After 2000, I started using the computer to a larger degree in the designs – using actual photographs of instruments that had some connection to either a family member (son-in-law's guitar, son's fiddle, sister-in-law's banjo, my dulcimer, mom's autoharp) or friend (Mackie Redd's mandolin, Russell Cook's hammered dulcimer.) This year's design is the first departure from that tradition, although it was inspired by a Winfield camper. After 58 different designs, new ideas become more difficult to develop! Who knew?

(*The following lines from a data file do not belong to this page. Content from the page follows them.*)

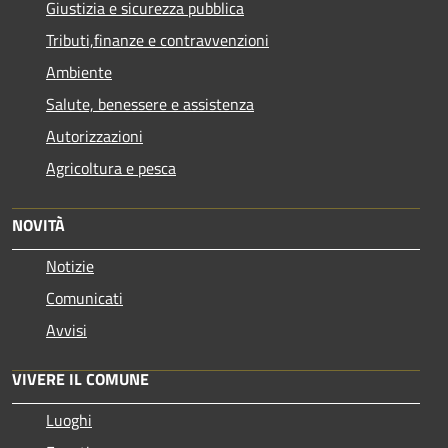
Giustizia e sicurezza pubblica
Tributi,finanze e contravvenzioni
Ambiente
Salute, benessere e assistenza
Autorizzazioni
Agricoltura e pesca
NOVITÀ
Notizie
Comunicati
Avvisi
VIVERE IL COMUNE
Luoghi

Eventually, the crowd of mug collectors waiting for the new mug became an uncontrollable mob pressing in on us as we tried to set up, unpack, and begin selling with limited help. In 1999, things got out of hand and mugs started “walking off,” at least that's when we actually had proof of it. There was just no way we could watch them all. Not that the majority of our customers weren't honest, but there are always a few bad apples on the tree. So rather than letting those few ruin it for everyone or making us suspicious of everyone, we started the Mug Buffet in 2000. Festival security personnel started organizing the “muggers” even before we arrived, having everyone peacefully and patiently wait in a line down the midway and taping off our booth area giving us room to set up our “buffet line” of just mugs – the Winfield, Walnut Valley, popular Baby Winfields, and sometimes “leftovers” from other festivals or years, as well as some special items. Soup mugs, travel mugs, shaving mugs, one gallon mugs and assorted mug-cessories. Serving begins at noon on Thursday when we cut the tape and start the mug rush. Everyone files by the line, makes their choices, stops at the cashier, and gets their purchases wrapped and sacked – neat and orderly. Everyone gets their mugs, everyone pays, and no one gets hurt! It's become a fun tradition. Get mugged at the Mug Buffet!
Well, this has been one long post, but I've enjoyed the trip through the past and believe it or not, I left some things out! Maybe I'll add them later. Right now it's time to hit the hay so I can get up and start again. Tomorrow is baby Winfields, but it'll be a non-quota day cause it's Saturday and we are going out in the evening for my birthday!!